**Task details:** Your output must consist of the records printed verbatim, with the pictures excluded.
== Data provided
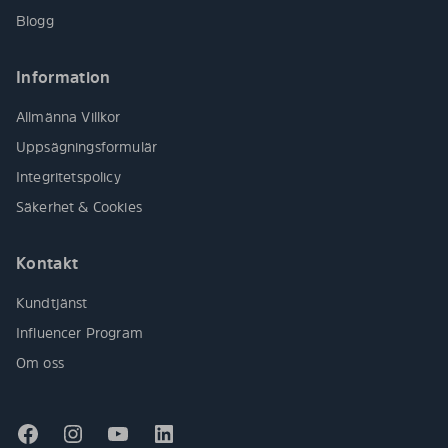
Blogg
Information
Allmänna Villkor
Uppsägningsformulär
Integritetspolicy
Säkerhet & Cookies
Kontakt
Kundtjänst
Influencer Program
Om oss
====
**Task answer:**
Blogg
Information
Allmänna Villkor
Uppsägningsformulär
Integritetspolicy
Säkerhet & Cookies
Kontakt
Kundtjänst
Influencer Program
Om oss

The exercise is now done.